Azerbaijani Sentence Similarity Based on BERT

This model is developed by Alas Development Center and is tailored for the specific use case of sentence similarity in the Azerbaijani language. It employs the bert-base-multilingual-cased architecture, fine-tuned on a Azerbaijani sentence similarity dataset. The primary function of this model is to predict the similarity score between two sentences, which can be highly beneficial in various NLP applications such as information retrieval, question answering, and content analysis.

Motivation

The core motivation behind developing this model is to address the challenge of Semantic Similarity in the Azerbaijani language. Semantic Similarity assesses how close two sentences are in terms of their underlying meanings. This concept is crucial in many fields, including but not limited to natural language processing, linguistics, and artificial intelligence, facilitating a deeper understanding and processing of human languages.

Model Training and Evaluation Data

The dataset used for fine-tuning the bert-base-multilingual-cased model specifically targets sentence similarity in Azerbaijani. Below are some details about the training and evaluation data:

Total Training Samples: 77,499
Total Validation Samples: 5,500
Total Test Samples: 7,500

The dataset categorizes sentence pairs into two distinct classes based on their similarity:

Contradiction: The sentences share no similarity.
Entailment: The sentences have a similar or nearly identical meaning.
Neutral: The sentences are neutral.

Use and Access

This model is shared open source and is intended for wide usage across different applications where understanding sentence similarity in Azerbaijani is crucial. It can be especially useful for developers and researchers working on Azerbaijani language processing tasks. For those interested in utilizing the Azerbaijani Sentence Similarity model developed by Alas Development Center, built on the bert-base-multilingual-cased architecture, we have prepared a comprehensive Jupyter notebook. This notebook includes instructions on loading the model, preprocessing input data and making prediction.

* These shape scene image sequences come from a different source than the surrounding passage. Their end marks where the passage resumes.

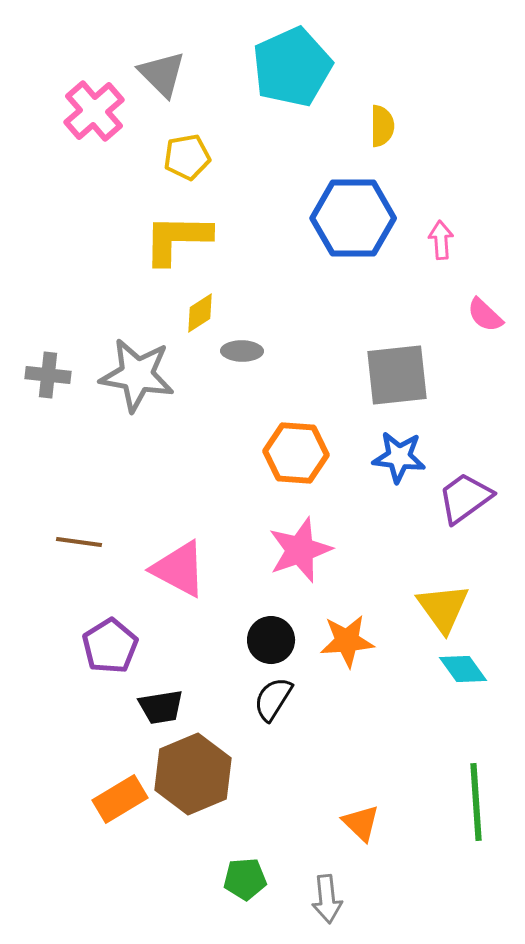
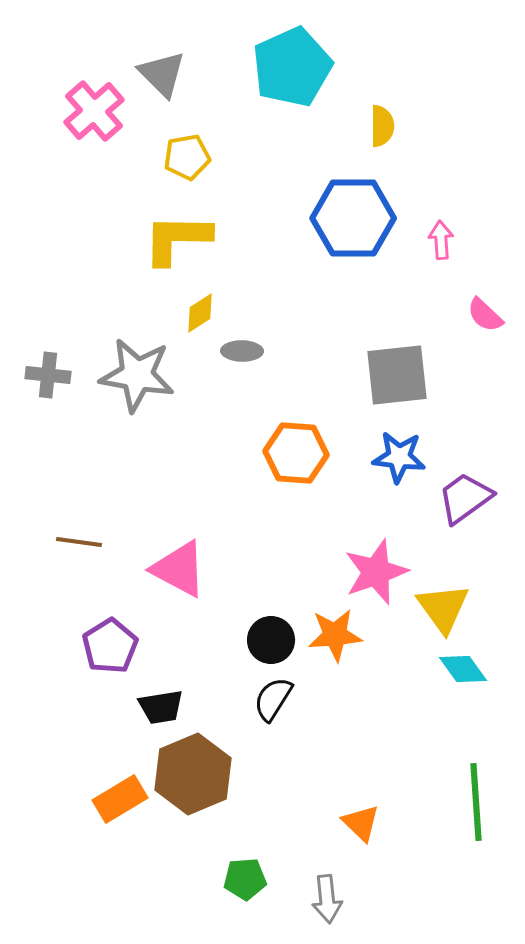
pink star: moved 76 px right, 22 px down
orange star: moved 12 px left, 6 px up
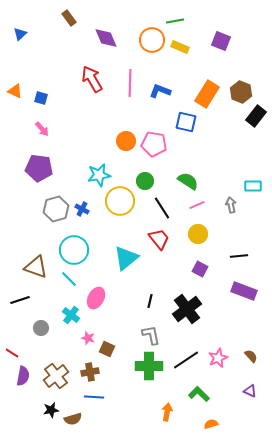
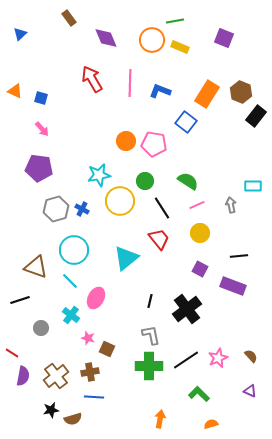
purple square at (221, 41): moved 3 px right, 3 px up
blue square at (186, 122): rotated 25 degrees clockwise
yellow circle at (198, 234): moved 2 px right, 1 px up
cyan line at (69, 279): moved 1 px right, 2 px down
purple rectangle at (244, 291): moved 11 px left, 5 px up
orange arrow at (167, 412): moved 7 px left, 7 px down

To showcase the Azerbaijani Sentence Similarity model's capabilities, here's an example that illustrates how to use the model to determine the similarity between two sentences in Azerbaijani.

sentence1 = "Həmişə sənə inanmışam"
sentence2 = 'Mən əmin idim ki, sən bunu bacaracaqsan'

check_similarity(sentence1, sentence2)

('entailment', ' 0.86%')

Acknowledgements

We express our gratitude to our team who participated in the development, training, and evaluation phases of this model. Their dedication and hard work have been instrumental in advancing Azerbaijani language processing technologies.

This model, used in one of our projects, was developed without the allocation of extensive resources. We have observed promising results (training accuracy of 78% and a validation accuracy of 75%) and believe that with more resources, a better outcome is achievable. It's worth mentioning that this model marks the first endeavor in exploring semantic similarity within the Azerbaijani language context. As such, there is considerable potential for further refinement and improvement, which could significantly enhance its performance and applicability in various fields.